I'm given this question $\int (\frac{2}{1-\tan x})dx$
So I got the answer which is $x-\ln (\tan x-1)+\frac{1}{2}\ln (\sec ^2x)+c$ Then I simplify it into $x-\ln (\sin x -\cos x)+c$
But the given answer is $x-\ln (\cos x-\sin x) + c$
On
No, they are not the same. The logarithm function is defined only on the positive real numbers, meaning that $\ln(\sin(x) - \cos(x))$ is defined where $\sin(x) - \cos(x) > 0$ and $\ln(\cos(x) - \sin(x))$ is defined only where $\cos(x) - \sin(x) > 0$, meaning that the domains of the two functions have no points in common.
On
The antiderivative of $\dfrac1x$ is $\ln|x|$, defined both for negative and positive values of the argument.
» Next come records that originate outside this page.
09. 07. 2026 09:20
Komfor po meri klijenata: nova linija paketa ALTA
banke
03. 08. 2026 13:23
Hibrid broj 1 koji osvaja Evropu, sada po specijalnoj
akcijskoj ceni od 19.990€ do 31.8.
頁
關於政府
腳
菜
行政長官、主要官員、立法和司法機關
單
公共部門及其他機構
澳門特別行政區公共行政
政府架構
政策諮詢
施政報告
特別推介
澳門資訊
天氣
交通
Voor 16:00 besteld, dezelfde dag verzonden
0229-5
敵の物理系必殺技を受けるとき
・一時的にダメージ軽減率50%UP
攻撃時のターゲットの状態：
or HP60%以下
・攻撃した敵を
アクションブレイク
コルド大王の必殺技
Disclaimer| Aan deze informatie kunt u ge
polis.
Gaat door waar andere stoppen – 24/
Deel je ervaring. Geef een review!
So the sign is irrelevant.
As you can check,
$$x>0\implies (\ln|x|)'=(\ln x)'=\frac1x\\ x<0\implies (\ln|x|)'=(\ln(-x))'=\frac{-1}{-x}=\frac1x. $$
On
If
$$\ln (\sin x-\cos x) = \ln (\cos x-\sin x) = u, $$ then
$$ (\sin x-\cos x) = (\cos x-\sin x) = e^u $$ or
$$ \tan x = 1. $$
So it is valid for real $ x = \pm \, \pi/4 $ and its co-terminal angles only.
EDIT 1:
For complex variable $ z$ for a sign change, the others pointed it out already as valid for log of any function:
$$ \dfrac{ \ln (\sin z-\cos z)}{ \ln (\cos z-\sin z)} = \pi i $$
$$ \dfrac{ \ln f(z) }{ \ln f(- z)} = \pi i. $$
No, but $\ln|\sin x-\cos x|=\ln|\cos x-\sin x|$. Both functions you're interested in have the same derivative, but are defined on different intervals. Using the absolute value encompasses both.